= Standesamt Schneidemühl =

Standesamt Schneidemühl was a civil registration district (Standesamt) in Kreis Kolmar, province of Posen of the German Empire (1871–1918). The administration offices were in the town of Schneidemühl, with both urban and rural sub-offices, and administered the communities of:

| Community | Polish name | Type | 1895 Pop | Prot | Cath | Jew | Civil Ofc | Police Ofc | Court Ofc | Cath. Ch | Prot.
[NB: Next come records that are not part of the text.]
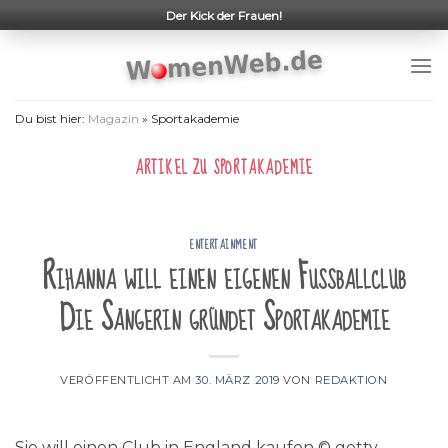
Skip
Der Kick der Frauen!
to
content
Du bist hier:
Magazin
»
Sportakademie
ARTIKEL ZU
SPORTAKADEMIE
ENTERTAINMENT
Rihanna will einen eigenen Fußballclub
Die Sängerin gründet Sportakademie
VERÖFFENTLICHT AM
30. MÄRZ 2019
VON
REDAKTION
Sie will einen Club in England kaufen © getty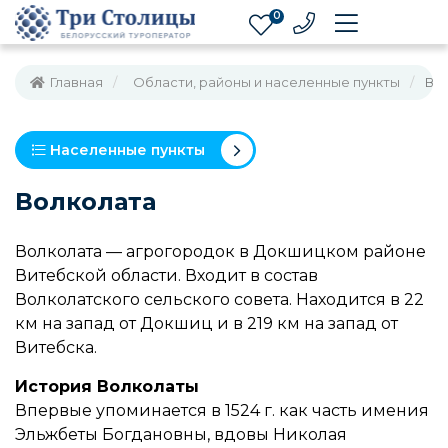
0
Главная
Области, районы и населенные пункты
Во
Населенные пункты
Волколата
Волколата — агрогородок в Докшицком районе
Витебской области. Входит в состав
Волколатского сельского совета. Находится в 22
км на запад от Докшиц и в 219 км на запад от
Витебска.
История Волколаты
Впервые упоминается в 1524 г. как часть имения
Эльжбеты Богдановны, вдовы Николая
Ch |
|---|---|---|---|---|---|---|---|---|---|---|---|
| Schneidemühl | Piła | Town | 7050 | 0496 | 5679 | 782 | Sch (S) | Sch | Sch | Sch | Sch |
| Bergthal |  | Village | 293 | 167 | 126 |  | Sch (L) | Sch | Sch | Fri | Fri |
| Brodden | Brody | Village | 593 | 533 | 52 |  | Sch (L) | Sch | Sch | Schm | Bro |
| Gönne |  | Estate | 69 | 41 | 28 |  | Sch (L) | Sch | Sch | Sch | Sch |
| Motylewo | Motylewo | Village | 451 | 361 | 90 |  | Sch (L) | Sch | Sch | Sch | Sch |
| Plöttke |  | Estate | 110 | 52 | 58 |  | Sch (L) | Sch | Sch | Sch | Sch |
| Rownopole | Równopole | Village | 384 | 89 | 295 |  | Sch (L) | Sch | Sch | Fri | Fri |
| Rzadkowo | Rzadkowo | Estate | 261 | 18 | 243 |  | Sch (L) | Sch | Sch | Fri | Fri |
| Rzadkowo | Rzadkowo | Village | 380 | 20 | 360 |  | Sch (L) | Sch | Sch | Fri | Fri |
| Schönfeld |  | Village | 604 | 498 | 106 |  | Sch (L) | Sch | Sch | Schm | Kro |
| Selgenau |  | Estate | 172 | 39 | 133 |  | Sch (L) | Sch | Sch | Schm | Bro |
| Selgenau |  | Village | 433 | 293 | 136 | 4 | Sch (L) | Sch | Sch | Schm | Bro |
| Selgenau, OF |  | Estate | 69 | 52 | 17 |  | Sch (L) | Sch | Sch | Schm | Bro |
| Schmilau |  | Village | 839 | 399 | 440 |  | Sch (L) | Sch | Sch | Schm | Bro |
| Stöwen |  | Village | 770 | 476 | 294 |  | Sch (L) | Sch | Sch | Sch | Sch |
| Stüsselsdorf |  | Village | 318 | 207 | 111 |  | Sch (L) | Sch | Sch | Schm | Bro |
| Usch Hauland |  | Village | 660 | 564 | 96 |  | Sch (L) | Usc | Sch | Sch | Usc |
| Zbyschwitz |  | Village | 159 | 111 | 48 |  | Sch (L) | Sch | Sch | Fri | Fri |

Bro = Brodden; Fri = Friedheim, Kr Wirsitz; Kro = Krojanke, Kr Flatow, West Prussia; Mar = Margonin; Schm = Schmilau; Sch = Schneidemühl ; Sch (S) = Schneidemühl (town); Sch (L) = Schneidemühl (rural area); Usc = Usch

OF = head forester

Population data may be inaccurate (see German census of 1895).